Lost & Found Theatre - Pocket RocketThere are any number of hockey cliches that could be used to describe Pocket Rocket: A play in three periods currently being staged by Kitchener’s Lost & Found Theatre. Using any one of them (except in this blog’s head) would detract from the excellence of the production.

The first act, or period, took me back to my own adolescence in small Southwestern Ontario town where road hockey was the pastime of choice. I recognized (and remembered who was) the play’s characters:

  • Steve (Andrei Preda) – the jock who thought he was better than everyone else and let everyone know it.
  • Paul (Mark Kreder) – the physically and socially awkward teen with overprotective parents who desperately wanted to fit in.
  • Dave (Matt White) – the vulnerable one whose family circumstances leads him to look for a family in his friends.
  • Cindy/Sid (Hannah Ziss) – the tomboy on the brink of becoming a young woman.
  • Ifty (Suchiththa Desilva) – the new kid on the block and the outsider who changes the group’s dynamics.
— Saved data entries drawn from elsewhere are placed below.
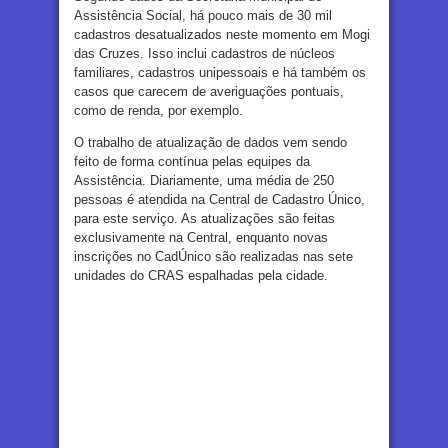
Assistência Social, há pouco mais de 30 mil
cadastros desatualizados neste momento em Mogi
das Cruzes. Isso inclui cadastros de núcleos
familiares, cadastros unipessoais e há também os
casos que carecem de averiguações pontuais,
como de renda, por exemplo.
O trabalho de atualização de dados vem sendo
feito de forma contínua pelas equipes da
Assistência. Diariamente, uma média de 250
pessoas é atendida na Central de Cadastro Único,
para este serviço. As atualizações são feitas
exclusivamente na Central, enquanto novas
inscrições no CadÚnico são realizadas nas sete
unidades do CRAS espalhadas pela cidade.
Pocket Rocket is  filled with humour, pathos and heart-wrenching emotion that will find you laughing one moment and deep in thought the next.

With Act 1 set in 1967, “Canada’s last great year” pronounces Steve, Pocket Rocket opens with our 14-year-olds – Steve, Paul, Dave and Cindy – saying good-bye to an old friend, hello to a new friend and discovering more about themselves than they want to. Playwrights Lea Daniel and Gary Kirkham have written a script filled with humour, pathos and heart-wrenching emotion that will find you laughing one moment and deep in thought the next.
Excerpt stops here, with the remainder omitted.